@crazygringo 10d
Right, there's a big distiction to be made here.

Knowledge that is primarily conceptual (like almost all of math) generally does not benefit from spaced repetition. The learning involved is understanding -- a new concept may be hard to understand in the first place, but once you get it, you don't really forget it. Or you just need a super-quick refresher if you haven't touched it for a few months.

While knowledge that is primarily arbitrary-factual is the perfect candidate for spaced repetition -- mainly things like vocabulary, medical terms, and so forth. Just associating a largely arbitrary name for something. And indeed they are mostly useful for learning for exams. E.g. I used it to learn Chinese characters and could never have passed Chinese class otherwise. But on the other hand when I actually lived in another country that speaks a different language, spaced repetition isn't much of a help -- you learn vocab just by absorbing it day-to-day, like a kid does.

@trane_project 10d
I've been working on https://github.com/trane-project/trane for the past year or so, mostly to get around these limitations. I tried to find a way to use Anki or another existing software to aid my music practice, but I couldn't get it to work.

Some ways in which it's different:

- Dependencies are core to the system. For example, if I am learning a music piece, I want to start by learning small sections and only move on to larger sections when I am good enough at the small stuff, eventually ending with a final exercise that tests my performance of the whole piece. A lot of knowledge/skills follow that pattern, but I couldn't find a way to make Anki or SuperMemo understand this.

- It's meant for both memorizing stuff and practicing exercises. I have tested it with your exact example (math problems from textbooks). It works fairly well, but it's at a very early stage (you can look around at https://github.com/trane-project/trane-math, but it still needs a readme). So it's doing the same thing as the students you mentioned. The difference is that the scheduling is done automatically. Review of existing problems and addition of new ones happen without requiring planning or tracking from the student.

- There's an emphasis on generating the flashcards as text files, so they can be shared. I don't understand why people insist of remaking their own flascards every time. If someone wishes to learn guitar, for example, it's my hope they just download some courses and start learning without spending any time redoing flashcards. This design choice probably makes it harder to write the flascards, but it balances out once the flashcards are done and can be passed around.

@kneebonian 10d
I've found the sweet spot.for Anki is the things that I need only occasionally but not never.

Things I use frequently I already pick up through repeated use, things that I never use eventually falls out.

But things that are somewhat relevant about that I find myself googling more than twice is a good candidate to Anki.

@emodendroket 9d
Sure, even for the task that it was designed for, learning Japanese, I mostly pursued a method of just writing stuff in a notebook over and over when I was getting that degree.

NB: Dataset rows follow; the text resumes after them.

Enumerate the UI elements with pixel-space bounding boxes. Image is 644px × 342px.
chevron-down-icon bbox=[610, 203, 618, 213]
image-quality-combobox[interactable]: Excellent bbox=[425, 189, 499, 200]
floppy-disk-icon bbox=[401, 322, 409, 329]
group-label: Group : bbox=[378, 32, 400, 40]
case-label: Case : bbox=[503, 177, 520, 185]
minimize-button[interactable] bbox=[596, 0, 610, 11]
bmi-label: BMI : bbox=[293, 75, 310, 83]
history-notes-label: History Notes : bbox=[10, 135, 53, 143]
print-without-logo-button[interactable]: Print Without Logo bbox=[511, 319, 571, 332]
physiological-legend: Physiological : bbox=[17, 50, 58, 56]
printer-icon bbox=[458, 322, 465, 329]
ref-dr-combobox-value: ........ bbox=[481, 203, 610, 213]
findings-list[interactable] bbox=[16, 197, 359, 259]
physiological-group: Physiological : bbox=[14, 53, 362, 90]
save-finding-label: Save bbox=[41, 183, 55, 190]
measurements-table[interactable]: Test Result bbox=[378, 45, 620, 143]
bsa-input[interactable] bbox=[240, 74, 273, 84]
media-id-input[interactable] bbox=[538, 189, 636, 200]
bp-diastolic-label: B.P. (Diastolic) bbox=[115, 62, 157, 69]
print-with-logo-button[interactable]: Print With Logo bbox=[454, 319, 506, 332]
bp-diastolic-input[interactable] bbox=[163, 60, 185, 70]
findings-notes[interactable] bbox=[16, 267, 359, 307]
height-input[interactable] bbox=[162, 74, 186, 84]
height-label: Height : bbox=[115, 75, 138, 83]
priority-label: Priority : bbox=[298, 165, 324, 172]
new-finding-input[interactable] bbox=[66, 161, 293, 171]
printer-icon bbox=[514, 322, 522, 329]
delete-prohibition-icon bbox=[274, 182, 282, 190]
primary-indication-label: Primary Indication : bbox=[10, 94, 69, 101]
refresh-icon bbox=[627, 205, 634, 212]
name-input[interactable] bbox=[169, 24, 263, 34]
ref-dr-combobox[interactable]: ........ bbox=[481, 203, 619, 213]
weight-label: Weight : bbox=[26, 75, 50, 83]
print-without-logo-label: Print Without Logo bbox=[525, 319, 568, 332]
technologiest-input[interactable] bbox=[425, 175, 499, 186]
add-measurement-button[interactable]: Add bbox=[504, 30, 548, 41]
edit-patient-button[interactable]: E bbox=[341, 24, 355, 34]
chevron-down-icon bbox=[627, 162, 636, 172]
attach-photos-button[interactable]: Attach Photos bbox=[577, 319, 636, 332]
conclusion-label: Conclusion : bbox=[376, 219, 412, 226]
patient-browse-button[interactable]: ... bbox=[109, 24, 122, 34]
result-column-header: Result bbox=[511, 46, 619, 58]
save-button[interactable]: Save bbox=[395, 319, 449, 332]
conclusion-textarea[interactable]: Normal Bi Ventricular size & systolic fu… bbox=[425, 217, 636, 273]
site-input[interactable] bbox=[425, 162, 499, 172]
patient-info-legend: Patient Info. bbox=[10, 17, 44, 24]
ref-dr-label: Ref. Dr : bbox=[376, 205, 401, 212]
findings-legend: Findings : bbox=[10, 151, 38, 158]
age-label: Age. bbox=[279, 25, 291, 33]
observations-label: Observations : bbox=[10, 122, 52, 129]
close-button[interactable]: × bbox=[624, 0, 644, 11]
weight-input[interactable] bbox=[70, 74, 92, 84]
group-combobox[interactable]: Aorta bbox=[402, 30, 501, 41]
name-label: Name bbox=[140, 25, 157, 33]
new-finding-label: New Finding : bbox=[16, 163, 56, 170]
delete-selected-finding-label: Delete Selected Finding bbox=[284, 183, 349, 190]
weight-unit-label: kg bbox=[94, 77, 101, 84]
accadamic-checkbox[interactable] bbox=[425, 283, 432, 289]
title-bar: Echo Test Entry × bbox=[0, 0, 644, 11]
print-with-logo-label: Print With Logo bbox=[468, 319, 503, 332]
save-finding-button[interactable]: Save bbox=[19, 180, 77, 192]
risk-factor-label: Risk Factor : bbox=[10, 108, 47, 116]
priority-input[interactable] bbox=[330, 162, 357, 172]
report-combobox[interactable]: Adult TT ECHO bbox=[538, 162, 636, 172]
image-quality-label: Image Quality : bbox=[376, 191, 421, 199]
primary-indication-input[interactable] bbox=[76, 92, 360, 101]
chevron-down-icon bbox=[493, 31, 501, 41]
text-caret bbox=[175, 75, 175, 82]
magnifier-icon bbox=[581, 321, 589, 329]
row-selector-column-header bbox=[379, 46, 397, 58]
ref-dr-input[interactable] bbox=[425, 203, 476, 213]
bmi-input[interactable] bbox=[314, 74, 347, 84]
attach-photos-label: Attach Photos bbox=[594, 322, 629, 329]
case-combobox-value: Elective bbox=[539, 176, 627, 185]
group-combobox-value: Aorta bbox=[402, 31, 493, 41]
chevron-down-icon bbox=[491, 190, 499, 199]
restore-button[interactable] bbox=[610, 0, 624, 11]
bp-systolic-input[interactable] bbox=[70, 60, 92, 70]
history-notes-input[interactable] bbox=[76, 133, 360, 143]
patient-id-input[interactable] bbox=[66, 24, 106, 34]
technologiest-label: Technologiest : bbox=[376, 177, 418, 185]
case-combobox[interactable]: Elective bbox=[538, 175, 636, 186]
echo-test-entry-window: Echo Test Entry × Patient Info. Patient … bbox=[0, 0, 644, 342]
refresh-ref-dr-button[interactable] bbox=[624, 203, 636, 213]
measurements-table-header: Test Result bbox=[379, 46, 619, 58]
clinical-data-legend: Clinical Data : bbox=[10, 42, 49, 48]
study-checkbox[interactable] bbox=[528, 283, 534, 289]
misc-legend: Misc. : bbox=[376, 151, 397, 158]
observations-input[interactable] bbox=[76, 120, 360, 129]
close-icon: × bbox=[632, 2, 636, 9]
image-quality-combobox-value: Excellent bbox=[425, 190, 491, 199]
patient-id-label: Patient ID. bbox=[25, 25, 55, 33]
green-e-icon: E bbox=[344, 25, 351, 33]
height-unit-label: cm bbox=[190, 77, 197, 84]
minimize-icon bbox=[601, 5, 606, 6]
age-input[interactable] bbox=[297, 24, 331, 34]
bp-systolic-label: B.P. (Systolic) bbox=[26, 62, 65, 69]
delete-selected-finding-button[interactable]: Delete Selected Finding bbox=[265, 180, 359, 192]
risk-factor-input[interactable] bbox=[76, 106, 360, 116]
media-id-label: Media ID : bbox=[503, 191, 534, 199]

But the specifics of Anki itself are less important an observation than the main one: despite the widespread conviction that rote learning is pointless it is actually extremely helpful to a wide number of fields of endeavor.
@watwut 10d
> Several excellent physics and math students I worked with have never used spaced repetition software, but were excellent at their studies because they consistently solved textbook problems.

Isn't it the case that only minority of students uses this software or flashcards in general anyway? I mean, of course it is possible to succeed without it, because overwhelming majority of students/learners are not using it.

@MichaelNolan 10d
> (though I moved to SuperMemo about a year back)

What pushed you to make the switch? Was it Incremental Reading, or some other feature/reason?

@rahimnathwani 10d
You're right that retrieval practice isn't optimal for all types of knowledge. But not all spaced repetition systems are flashcard systems.

Just under a month ago, I read about 'math academy' here on HN. One thing it does is sort of what it sounds like you envisage: surfacing exercises relating to concepts you might be about to forget.

@maCDzP 9d
I agree. I believe that it’s one of the things that sets apart great books. Lately I see this more often and think “Neat, they make me practice this old idea and make me build this new thing”. It makes an appreciate the work and thought that went into writhing the text much more.
@Kokouane 10d
> I learned mathematics more effectively by focusing primarily on textbook problems (reviewing older material through new problems)

As a caveat, sometimes it can be hard to do this. If I randomly pick textbook problems, I have no guarantee that the new material will review the old.

@orsenthil 9d
I had the same experience. I tried Anki for 2 years to learn to crack programming interviews, and failed. Then I started doing leetcode problems regularly on the site and that helped me to get past my block.